10 of 10 people found the following review helpful:
4.0 out of 5 stars
How to make heavy stuff seem light,
By Jan (Norway) - See all my reviews
This review is from: Database Systems: Design, Implementation, and Management (Paperback)
Designing databases is hard work and involves a lot of thinking. This books makes it easy. It's very explantory, uses real-life examples, and encourages the reader to do some studying on his own. However, I have to deduct one crown...the book would be even better if it came with a CD-ROM. Typing all examples by hand into my PC may be the right (and hard) way to learn, but it's tiring.
13 of 14 people found the following review helpful:
3.0 out of 5 stars
Comprehensive, but perhaps too much so,
By
This review is from: Database Systems: Design, Implementation, and Management, Fifth Edition (Hardcover)

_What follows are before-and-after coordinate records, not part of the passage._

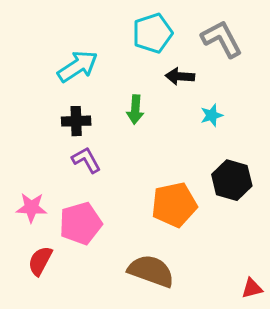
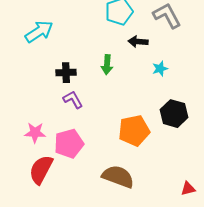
cyan arrow: (78, 66) -> (39, 32), moved
red semicircle: (40, 261) -> (41, 170), size x1.4

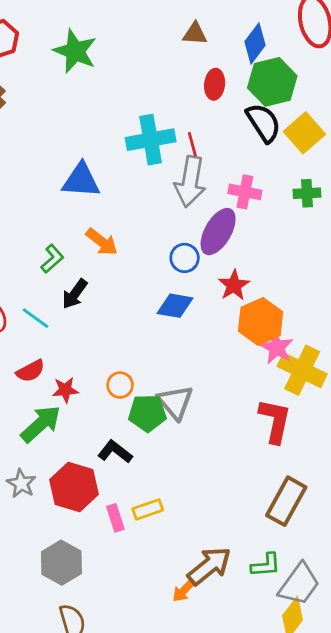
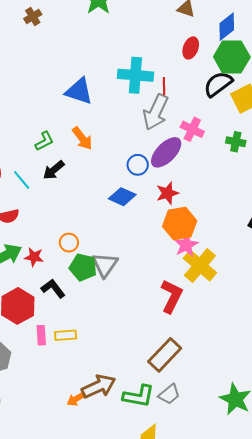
black semicircle: (263, 123) -> (218, 84), turned -108
red star: (65, 390) -> (34, 257), moved
green L-shape: (266, 565) -> (139, 396), size x1.4
gray trapezoid: (299, 584) -> (169, 394), moved, size x0.7

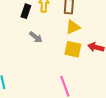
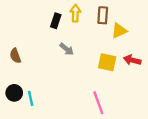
yellow triangle: (73, 27) -> (119, 31), moved

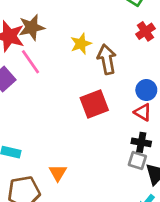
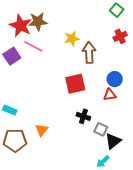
pink line: (31, 62) -> (33, 46), turned -36
red triangle: (143, 112) -> (110, 95), turned -48
black cross: (141, 142) -> (83, 116), moved

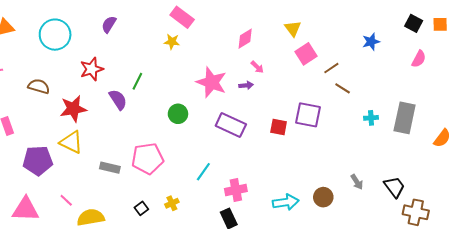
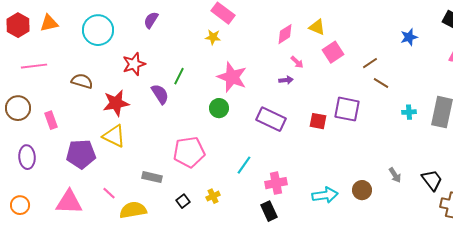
yellow triangle: (293, 28) -> (317, 27), moved, turned -30
pink square: (306, 54) -> (333, 52), moved
pink star: (212, 82) -> (232, 77), moved
gray rectangle: (110, 168) -> (152, 177), moved

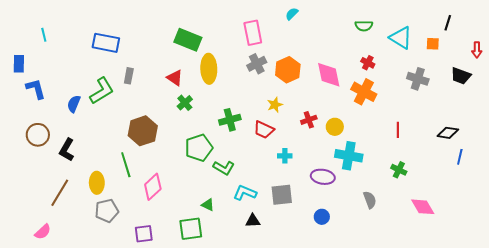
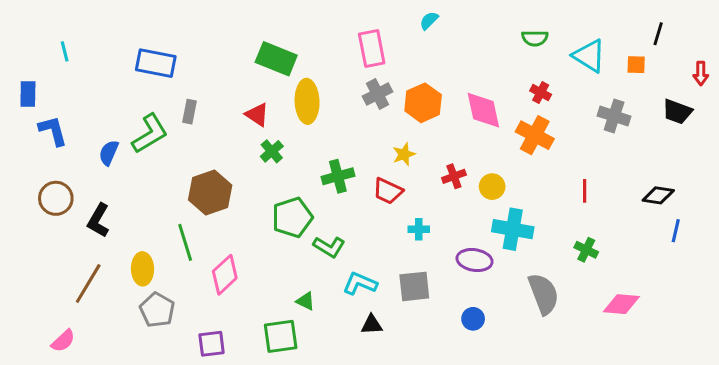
gray semicircle: (370, 200) -> (544, 294), size x1.6
pink diamond: (423, 207) -> (621, 304), turned -55
gray pentagon: (107, 211) -> (157, 310), turned -30

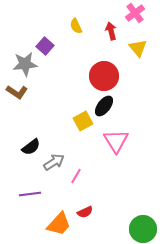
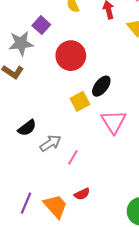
red circle: (104, 76) -> (71, 56), moved
purple line: (30, 194) -> (26, 203), moved, turned -60
orange trapezoid: (59, 224) -> (56, 206), turned -84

First let me just say I liked this book. Why? Because it is a pretty IT book with useful and informative color screenshots and illustrations that are explanatory. It is of course both fortunate and unfortunate that the author uses screenshots of MS Access databases almost exclusively.I do wish the author had spent more time discussing web-database application integration. Also, he only used Coldfusion (the most expensive variety) to illustrate web-database interactivity. This is great for learning some basic Coldfusion tagging, but how about something useful for small-time web hosters and others who want to use PHP, which is not only free but more powerful than Coldfusion. Ah well. This book is very large in height - you'll see what I mean when you pick it up. The sections on ER diagramming, SQL, normalization, and design are top notch. However when the book gets into the later chapters, and covers more difficult subjects such as distributed database apps, transactional databases and Internet-related topics the coverage becomes a little weak. He does give a fine overview of all the topics presented however and the book is not totally boring to read either. The author is very lucid. I recommend this book as an introductory text on databases but nothing more.